I want to preface this with the fact that I really enjoy historical fiction. I had gathered that there was a bit of fantasy mixed with alternate history, so I was intrigued. This was the only part of the book that I didn’t really love. The whole idea of the Edians and Vertities just wasn’t a home run for me. However, I see how it added to the humorous tone to the book.

Overall, my favorite part of My Lady Jane was the narration. It was unlike any type of narration that I can recall reading and it was giggle-inducing funny. If you were to google Lady Jane Grey, you’ll find that the authors stayed true to some of her actual history. I appreciated the fact that they let you know when they completely altered her real-life outcome. They did it in a way that did not distract you from the actual story.
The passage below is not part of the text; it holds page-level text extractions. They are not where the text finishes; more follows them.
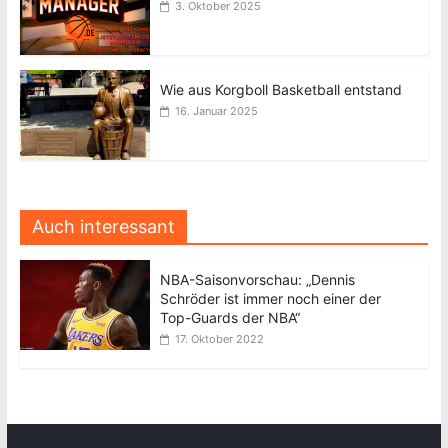
3. Oktober 2025
Wie aus Korgboll Basketball entstand
16. Januar 2025
Auch interessant
NBA-Saisonvorschau: „Dennis
Schröder ist immer noch einer der
Top-Guards der NBA“
17. Oktober 2022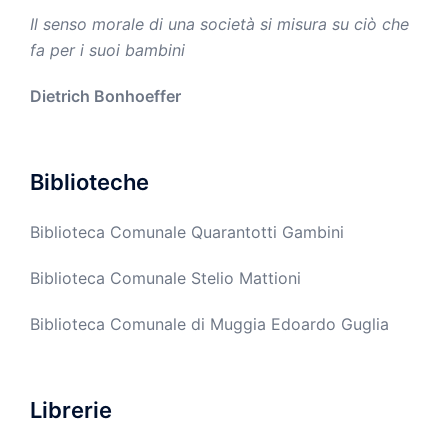
Il senso morale di una società si misura su ciò che
fa per i suoi bambini
Dietrich Bonhoeffer
Biblioteche
Biblioteca Comunale Quarantotti Gambini
Biblioteca Comunale Stelio Mattioni
Biblioteca Comunale di Muggia Edoardo Guglia
Librerie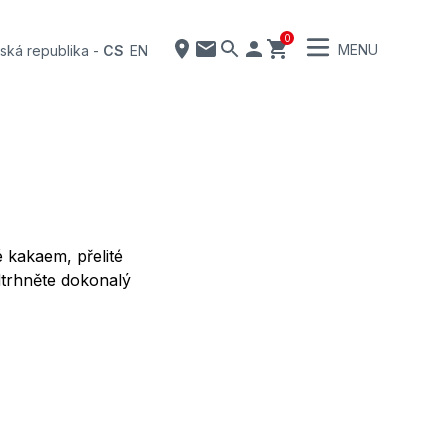
0
MENU
ská republika
-
CS
EN
kakaem, přelité
dtrhněte dokonalý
Personally, the characters make the story for me. If I don’t love at least one of the characters, chances are I didn’t enjoy it. Lady Jane Grey was my kind of girl. She loved books, like me, and could live without a man, like me. 🙂 I connected with her and on a feminist level and therefore appreciated her. I learned to love her new husband, G, even though I thought it was silly he was a horse all day. He fell in love with her in a (mostly) innocent and whole-hearted way and struggled with the doubts that sometimes plague an arranged, or even new, marriage/relationship.

If you want something light-hearted, partially historic and with a dash of fantasy then I definitely recommend My Lady Jane. It was unlike books I’ve read before and definitely worth 4 stars!